Top of Entries supplied

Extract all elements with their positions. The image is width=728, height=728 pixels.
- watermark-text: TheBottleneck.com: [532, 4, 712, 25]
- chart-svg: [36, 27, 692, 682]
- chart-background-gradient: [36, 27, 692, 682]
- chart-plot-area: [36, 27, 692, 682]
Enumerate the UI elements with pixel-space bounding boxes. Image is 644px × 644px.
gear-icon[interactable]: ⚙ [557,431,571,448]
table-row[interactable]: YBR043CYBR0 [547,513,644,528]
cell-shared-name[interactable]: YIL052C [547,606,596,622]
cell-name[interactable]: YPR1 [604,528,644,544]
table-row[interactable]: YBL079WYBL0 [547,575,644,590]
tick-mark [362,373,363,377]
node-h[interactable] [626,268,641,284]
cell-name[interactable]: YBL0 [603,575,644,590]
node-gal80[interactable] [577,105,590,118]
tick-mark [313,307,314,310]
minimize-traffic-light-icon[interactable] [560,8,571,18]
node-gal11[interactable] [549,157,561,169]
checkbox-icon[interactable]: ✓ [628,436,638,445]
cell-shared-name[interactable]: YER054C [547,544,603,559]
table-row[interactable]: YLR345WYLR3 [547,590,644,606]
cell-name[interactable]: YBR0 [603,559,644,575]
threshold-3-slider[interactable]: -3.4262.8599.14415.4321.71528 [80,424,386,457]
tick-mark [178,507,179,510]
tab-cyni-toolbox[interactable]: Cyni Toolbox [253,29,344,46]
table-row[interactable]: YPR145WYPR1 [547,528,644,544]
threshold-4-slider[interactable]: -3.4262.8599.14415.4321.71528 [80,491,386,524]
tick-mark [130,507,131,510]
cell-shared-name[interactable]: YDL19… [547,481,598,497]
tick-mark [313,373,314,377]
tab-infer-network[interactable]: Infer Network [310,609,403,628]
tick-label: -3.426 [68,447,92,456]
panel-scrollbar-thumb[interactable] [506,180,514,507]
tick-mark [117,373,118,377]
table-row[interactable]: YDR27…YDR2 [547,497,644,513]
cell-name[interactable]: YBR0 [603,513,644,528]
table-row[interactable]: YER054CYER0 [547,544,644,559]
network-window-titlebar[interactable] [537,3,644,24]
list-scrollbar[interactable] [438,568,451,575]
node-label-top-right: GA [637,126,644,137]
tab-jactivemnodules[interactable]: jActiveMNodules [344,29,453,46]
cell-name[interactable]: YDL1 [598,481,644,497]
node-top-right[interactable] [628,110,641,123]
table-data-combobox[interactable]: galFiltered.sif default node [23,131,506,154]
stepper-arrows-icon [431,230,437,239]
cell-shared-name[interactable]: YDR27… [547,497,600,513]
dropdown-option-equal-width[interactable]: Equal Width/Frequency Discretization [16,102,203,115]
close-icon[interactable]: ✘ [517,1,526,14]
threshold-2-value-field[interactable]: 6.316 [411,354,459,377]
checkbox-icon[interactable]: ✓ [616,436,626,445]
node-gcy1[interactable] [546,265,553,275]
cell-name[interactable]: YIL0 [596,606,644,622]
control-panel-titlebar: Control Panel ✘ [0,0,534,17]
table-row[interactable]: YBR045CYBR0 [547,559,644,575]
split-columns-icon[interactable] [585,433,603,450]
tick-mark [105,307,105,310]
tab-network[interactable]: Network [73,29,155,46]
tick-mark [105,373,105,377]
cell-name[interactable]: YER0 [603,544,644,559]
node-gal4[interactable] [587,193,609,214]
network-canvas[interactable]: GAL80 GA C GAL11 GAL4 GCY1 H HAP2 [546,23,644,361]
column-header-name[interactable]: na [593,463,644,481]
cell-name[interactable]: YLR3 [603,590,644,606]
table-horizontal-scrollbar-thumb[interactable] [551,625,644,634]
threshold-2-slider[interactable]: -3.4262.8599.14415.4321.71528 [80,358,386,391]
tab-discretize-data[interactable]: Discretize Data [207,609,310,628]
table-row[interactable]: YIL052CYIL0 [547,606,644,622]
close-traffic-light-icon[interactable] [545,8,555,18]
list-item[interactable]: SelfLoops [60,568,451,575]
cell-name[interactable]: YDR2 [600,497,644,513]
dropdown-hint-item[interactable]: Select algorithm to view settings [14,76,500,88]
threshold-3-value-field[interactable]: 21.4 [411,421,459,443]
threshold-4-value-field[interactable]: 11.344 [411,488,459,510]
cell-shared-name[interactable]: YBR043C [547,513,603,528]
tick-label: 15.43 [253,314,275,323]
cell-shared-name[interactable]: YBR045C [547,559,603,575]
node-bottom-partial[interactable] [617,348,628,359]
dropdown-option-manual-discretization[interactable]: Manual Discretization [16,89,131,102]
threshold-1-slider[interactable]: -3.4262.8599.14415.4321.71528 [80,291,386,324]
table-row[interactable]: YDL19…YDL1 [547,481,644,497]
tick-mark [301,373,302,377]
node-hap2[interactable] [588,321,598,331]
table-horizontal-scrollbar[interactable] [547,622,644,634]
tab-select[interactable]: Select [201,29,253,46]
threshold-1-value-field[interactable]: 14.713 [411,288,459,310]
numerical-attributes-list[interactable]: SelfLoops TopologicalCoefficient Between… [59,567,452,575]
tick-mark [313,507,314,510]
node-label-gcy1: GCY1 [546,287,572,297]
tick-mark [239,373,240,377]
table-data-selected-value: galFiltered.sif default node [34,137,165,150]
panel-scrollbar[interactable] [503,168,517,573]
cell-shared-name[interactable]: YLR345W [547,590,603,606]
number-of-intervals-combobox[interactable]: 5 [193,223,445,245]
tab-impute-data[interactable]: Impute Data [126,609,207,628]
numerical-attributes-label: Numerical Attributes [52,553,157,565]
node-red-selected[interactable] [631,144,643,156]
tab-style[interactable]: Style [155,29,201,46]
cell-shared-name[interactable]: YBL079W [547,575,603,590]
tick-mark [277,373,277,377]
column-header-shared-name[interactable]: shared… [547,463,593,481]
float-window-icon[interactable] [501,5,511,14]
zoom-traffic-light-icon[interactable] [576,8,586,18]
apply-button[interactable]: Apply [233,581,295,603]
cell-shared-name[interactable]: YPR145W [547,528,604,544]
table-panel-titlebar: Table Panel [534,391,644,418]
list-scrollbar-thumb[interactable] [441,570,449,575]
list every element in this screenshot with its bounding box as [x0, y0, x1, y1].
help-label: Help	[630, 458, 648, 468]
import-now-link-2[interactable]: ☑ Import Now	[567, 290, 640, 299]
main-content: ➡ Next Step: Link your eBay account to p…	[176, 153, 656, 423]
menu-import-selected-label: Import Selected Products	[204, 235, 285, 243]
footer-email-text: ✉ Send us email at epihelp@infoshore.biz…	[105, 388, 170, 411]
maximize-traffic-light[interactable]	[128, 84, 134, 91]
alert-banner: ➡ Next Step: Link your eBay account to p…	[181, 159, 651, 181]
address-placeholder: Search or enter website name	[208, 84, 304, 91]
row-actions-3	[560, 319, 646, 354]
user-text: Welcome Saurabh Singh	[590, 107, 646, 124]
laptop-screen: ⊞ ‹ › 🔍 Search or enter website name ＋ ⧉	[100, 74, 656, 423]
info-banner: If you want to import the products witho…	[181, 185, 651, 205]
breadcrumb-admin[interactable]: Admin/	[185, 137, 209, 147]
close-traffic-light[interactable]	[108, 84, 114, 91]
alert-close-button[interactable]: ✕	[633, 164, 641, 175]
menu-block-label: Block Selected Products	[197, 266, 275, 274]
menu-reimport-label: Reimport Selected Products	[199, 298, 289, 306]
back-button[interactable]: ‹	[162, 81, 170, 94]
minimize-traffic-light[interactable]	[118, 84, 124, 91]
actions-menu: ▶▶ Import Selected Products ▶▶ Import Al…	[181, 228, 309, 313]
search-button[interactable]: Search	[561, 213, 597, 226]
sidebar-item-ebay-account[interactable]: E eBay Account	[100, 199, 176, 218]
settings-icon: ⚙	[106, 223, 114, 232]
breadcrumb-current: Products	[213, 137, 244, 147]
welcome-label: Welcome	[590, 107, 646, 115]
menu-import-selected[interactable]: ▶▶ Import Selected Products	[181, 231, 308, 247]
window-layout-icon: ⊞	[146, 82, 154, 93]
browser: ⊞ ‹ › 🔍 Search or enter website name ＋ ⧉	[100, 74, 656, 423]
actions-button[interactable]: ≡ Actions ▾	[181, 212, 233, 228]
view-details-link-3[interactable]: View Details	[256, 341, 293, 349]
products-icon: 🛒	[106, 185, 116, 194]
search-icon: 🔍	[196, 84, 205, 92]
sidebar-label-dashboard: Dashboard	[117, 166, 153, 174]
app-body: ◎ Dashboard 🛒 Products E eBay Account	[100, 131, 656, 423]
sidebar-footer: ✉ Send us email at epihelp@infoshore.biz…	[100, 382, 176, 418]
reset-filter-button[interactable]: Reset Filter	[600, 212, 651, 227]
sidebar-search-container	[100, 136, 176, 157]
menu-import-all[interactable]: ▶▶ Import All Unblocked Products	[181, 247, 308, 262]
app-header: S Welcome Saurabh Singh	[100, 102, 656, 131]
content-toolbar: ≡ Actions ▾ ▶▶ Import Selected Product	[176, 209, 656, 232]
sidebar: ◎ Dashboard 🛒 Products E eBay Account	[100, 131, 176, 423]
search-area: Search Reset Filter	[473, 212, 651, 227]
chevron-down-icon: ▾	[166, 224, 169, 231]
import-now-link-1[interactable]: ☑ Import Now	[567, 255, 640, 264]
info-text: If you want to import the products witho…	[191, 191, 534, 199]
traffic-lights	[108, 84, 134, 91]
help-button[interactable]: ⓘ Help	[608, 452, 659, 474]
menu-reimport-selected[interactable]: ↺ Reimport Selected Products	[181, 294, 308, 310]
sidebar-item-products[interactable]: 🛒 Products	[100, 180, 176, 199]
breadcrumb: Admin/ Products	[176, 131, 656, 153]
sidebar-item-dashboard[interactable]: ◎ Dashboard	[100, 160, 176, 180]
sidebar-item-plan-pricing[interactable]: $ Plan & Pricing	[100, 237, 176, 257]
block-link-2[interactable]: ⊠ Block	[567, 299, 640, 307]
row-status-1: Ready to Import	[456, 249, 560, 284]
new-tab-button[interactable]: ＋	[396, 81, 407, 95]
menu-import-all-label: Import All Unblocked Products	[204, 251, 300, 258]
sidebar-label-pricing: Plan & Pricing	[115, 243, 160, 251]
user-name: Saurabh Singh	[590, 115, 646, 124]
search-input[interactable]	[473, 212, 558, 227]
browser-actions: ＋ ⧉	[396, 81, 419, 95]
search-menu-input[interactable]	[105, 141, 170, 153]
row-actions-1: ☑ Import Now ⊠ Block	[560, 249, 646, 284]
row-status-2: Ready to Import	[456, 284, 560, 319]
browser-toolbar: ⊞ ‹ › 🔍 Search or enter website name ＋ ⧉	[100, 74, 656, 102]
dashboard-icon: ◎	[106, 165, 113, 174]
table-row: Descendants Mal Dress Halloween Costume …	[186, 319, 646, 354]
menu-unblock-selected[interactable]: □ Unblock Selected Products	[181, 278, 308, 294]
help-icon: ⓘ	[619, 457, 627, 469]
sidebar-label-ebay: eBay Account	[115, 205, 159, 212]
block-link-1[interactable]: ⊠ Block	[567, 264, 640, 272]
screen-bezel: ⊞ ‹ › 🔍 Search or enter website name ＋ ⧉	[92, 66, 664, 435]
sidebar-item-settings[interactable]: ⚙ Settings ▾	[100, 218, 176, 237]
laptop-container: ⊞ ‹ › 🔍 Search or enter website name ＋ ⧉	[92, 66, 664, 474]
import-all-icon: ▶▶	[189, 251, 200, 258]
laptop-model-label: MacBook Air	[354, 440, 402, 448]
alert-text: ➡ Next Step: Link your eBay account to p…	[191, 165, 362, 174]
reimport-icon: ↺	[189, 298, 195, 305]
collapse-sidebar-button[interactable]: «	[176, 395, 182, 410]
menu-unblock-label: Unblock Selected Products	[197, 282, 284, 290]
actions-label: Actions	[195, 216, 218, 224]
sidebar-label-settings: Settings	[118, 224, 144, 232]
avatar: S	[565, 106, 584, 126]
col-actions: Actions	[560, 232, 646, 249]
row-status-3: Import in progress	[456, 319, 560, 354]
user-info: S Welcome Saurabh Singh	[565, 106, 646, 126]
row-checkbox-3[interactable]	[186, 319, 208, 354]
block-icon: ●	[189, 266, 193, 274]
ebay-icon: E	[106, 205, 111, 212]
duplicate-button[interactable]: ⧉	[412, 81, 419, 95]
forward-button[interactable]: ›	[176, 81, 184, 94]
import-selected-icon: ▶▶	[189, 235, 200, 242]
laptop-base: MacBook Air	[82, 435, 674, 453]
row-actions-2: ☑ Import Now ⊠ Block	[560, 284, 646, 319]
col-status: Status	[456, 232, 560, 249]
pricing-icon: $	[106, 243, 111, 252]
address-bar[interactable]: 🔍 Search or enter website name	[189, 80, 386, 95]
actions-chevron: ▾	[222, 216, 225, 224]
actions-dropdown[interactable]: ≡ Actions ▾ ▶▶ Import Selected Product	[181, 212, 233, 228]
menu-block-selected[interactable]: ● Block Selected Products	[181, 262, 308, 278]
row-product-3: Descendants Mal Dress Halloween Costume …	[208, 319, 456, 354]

Bottom of Entries supplied

» What to do
When a line in the records above contains the word "Halloween", copy it.

» Output
table-row: Descendants Mal Dress Halloween Costume …	[186, 319, 646, 354]
row-product-3: Descendants Mal Dress Halloween Costume …	[208, 319, 456, 354]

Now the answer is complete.